Fieldcloud développe des systèmes d’intégration informatique pour connecter le terrain et le cloud. Une activité boostée par l’essor de l’Edge Computing, destinée aussi bien aux villes intelligentes qu’aux applications industrielles. 

Rapprocher le terrain et le Cloud. C’est le travail que Matthew D. Smith réalise avec Fieldcloud depuis maintenant douze ans. Et même depuis trente ans si l’on prend en compte sa carrière chez Eskom, l’équivalent sud-africain d’EDF, puis chez Schlumberger. Des « terrains », il en a foulé de nombreux. « Ça peut être une plateforme pétrolière, une centrale électrique, une usine, une mine, un chantier naval ou une ferme » énumère le natif de Durban.

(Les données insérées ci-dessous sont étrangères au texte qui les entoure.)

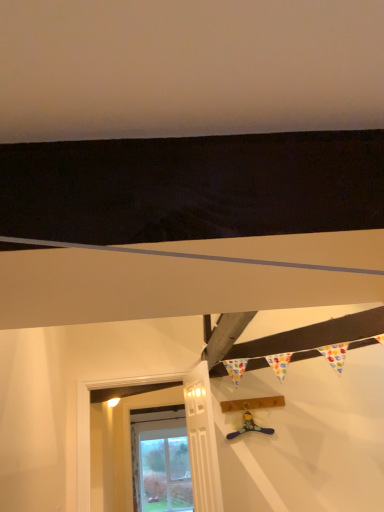 Question: Is white painted wood at lower left taller or shorter than white painted wood door at lower left?

Choices:
 (A) short
 (B) tall

Answer: (B)

Question: Looking at their shapes, would you say white painted wood at lower left is wider or thinner than white painted wood door at lower left?

Choices:
 (A) thin
 (B) wide

Answer: (B)

Question: Estimate the real-world distances between objects in this image. Which object is farther from the white painted wood door at lower left?

Choices:
 (A) white painted wood at lower left
 (B) blue fabric toy at center

Answer: (A)

Question: Which object is positioned farthest from the white painted wood door at lower left?

Choices:
 (A) white painted wood at lower left
 (B) blue fabric toy at center

Answer: (A) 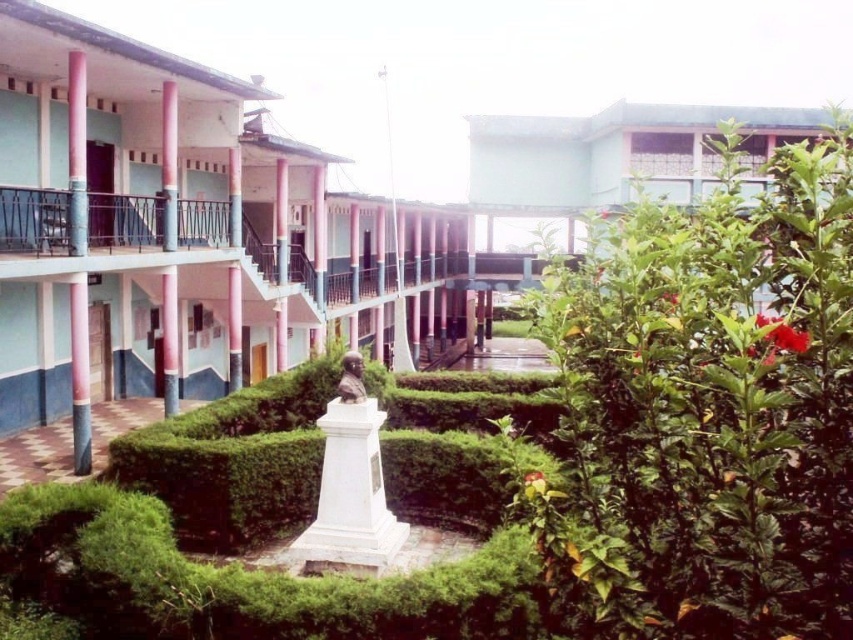 You are standing in the courtyard and want to place a new bench between the white marble statue at center and the pink glossy pole at left. The bench requires a space of 20 feet between the two objects to be placed safely. Can you place the bench there?

The distance between the white marble statue at center and the pink glossy pole at left is 30.23 feet, which is more than the required 20 feet. Therefore, the bench can be placed safely between them.

You are standing in the courtyard and want to reach the point marked at coordinates (776, 504). If you walk straight ahead, will you reach that point before walking 5 meters?

The distance between you and the point marked at coordinates (776, 504) is 4.87 meters, so yes, you will reach the point before walking 5 meters.

You are standing in the courtyard and want to place a 2.5 meter long bench in the courtyard. The green leafy bush at right is 5.09 meters away from you. Can you place the bench between you and the bush without it overlapping?

The green leafy bush at right is 5.09 meters away from you. Since the bench is 2.5 meters long, there is enough space between you and the bush to place it without overlapping. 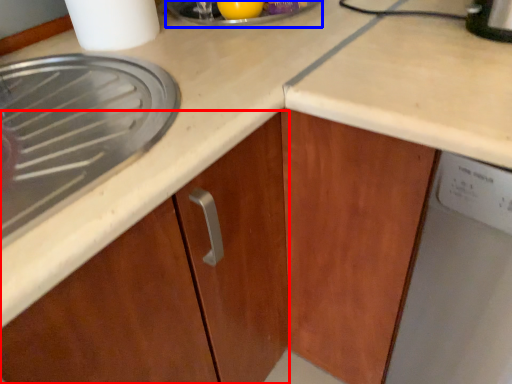 Question: Which of the following is the farthest to the observer, cabinetry (highlighted by a red box) or appliance (highlighted by a blue box)?

Choices:
 (A) cabinetry
 (B) appliance

Answer: (B) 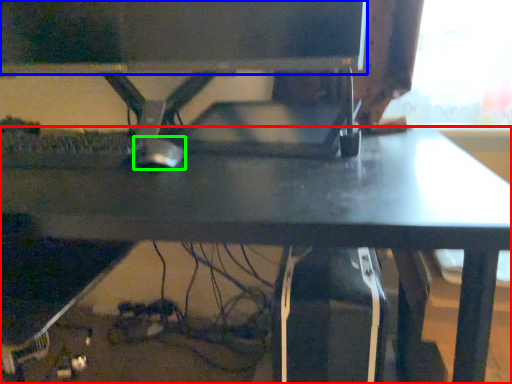 Question: Which object is the farthest from desk (highlighted by a red box)? Choose among these: computer monitor (highlighted by a blue box) or mouse (highlighted by a green box).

Sur ces différents espaces, Matthew fournit l’ingénierie, les systèmes d’intégration et le conseil technique pour récolter les données et les expédier vers le Cloud : Bienvenue dans le monde de l’Edge Computing, la technologie du domaine de l’IoT qui permet de traiter ou stocker des données localement.

Fieldcloud connecte l’équipement, c’est-à-dire les machines, les instruments, les capteurs et les personnes qui peuvent être sources de données. Matthew utilise pour cela des « gateway systems », également appelés passerelles, pour relier les instruments et les réseaux SNCC (système numérique contrôle-commande), à savoir le réseau opérationnel qui permet de piloter un ensemble de procédés. « Cela permet de décloisonner deux milieux qui sont parfois trop distants et trop conflictuels » explique le CEO.

Plateforme pétrolière, traitement d’eaux usées et stations de ski

L’histoire de Fieldcloud démarre en 2009, sur une plateforme pétrolière en Angola. Un ancien client de Schlumberger opère sur le site et fait appel à Matthew pour concevoir l’architecture globale d’un système d’acquisition et de supervision de données pour cette plateforme. « Le matériel était très « oldschool », se rappelle Matthew. C’était une rude épreuve d’être mobilisé en Angola, de prendre un hélicoptère pour aller sur la plateforme, de décharger les cargaisons de bateau et de porter du matériel de 50 kilos sur le dos, pour l’installer dans des salles trop étroites… Je voyais la vétusté et l’obsolescence. Ça marchait, mais le futur ne pouvait pas être comme ça ».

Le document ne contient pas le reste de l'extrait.